**Problem requirements**
Transcribe the entries exactly as they stand below, passing over any picture.
Segment Start: Data shown
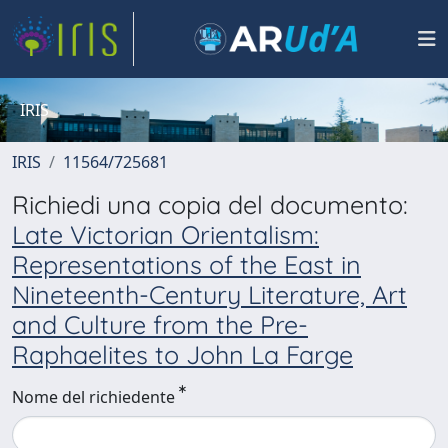
IRIS
IRIS
11564/725681
Richiedi una copia del documento:
Late Victorian Orientalism:
Representations of the East in
Nineteenth-Century Literature, Art
and Culture from the Pre-
Raphaelites to John La Farge
Nome del richiedente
Segment End: Data shown
**The answer**
IRIS
IRIS
11564/725681
Richiedi una copia del documento:
Late Victorian Orientalism:
Representations of the East in
Nineteenth-Century Literature, Art
and Culture from the Pre-
Raphaelites to John La Farge
Nome del richiedente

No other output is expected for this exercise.